Hm, fragte Hamilton zurück: "Habe ich eine Chance zu gewinnen?" Naja, sagte Bonnington. "Wir werden wohl einen weiteren Stopp benötigen." Er meinte: Um das Auto sicher ins Ziel zu bringen. Was er nicht sagte, aber womöglich dachte: Lewis, warum willst du überhaupt gewinnen?

Doch Hamilton ließ nicht locker: "Gib mir ein Ziel, Bono, arbeite mit mir!"
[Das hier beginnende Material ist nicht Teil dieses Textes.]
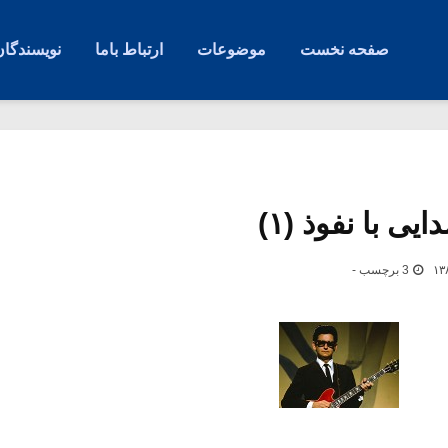
صفحه نخست
موضوعات
ارتباط باما
نویسندگان
ی با نفوذ (۱)
3 برچسب -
Eine Momentaufnahme, klar. Aber in der Formel 1 sind es ja oft die Momentaufnahmen, an denen sich die großen Linien erkennen lassen. Hier also war Hamilton, er rollte wie ein Schnellzug seiner sechsten Weltmeisterschaft entgegen. Sieben Sekunden hinter ihm kreiste sein Teamkollege Valtteri Bottas, der auf frischen Reifen und nach einem zweiten Stopp immer dichter aufrückte. Nichts, aber auch gar nichts, hätte Hamilton den Weltmeistertitel noch nehmen können.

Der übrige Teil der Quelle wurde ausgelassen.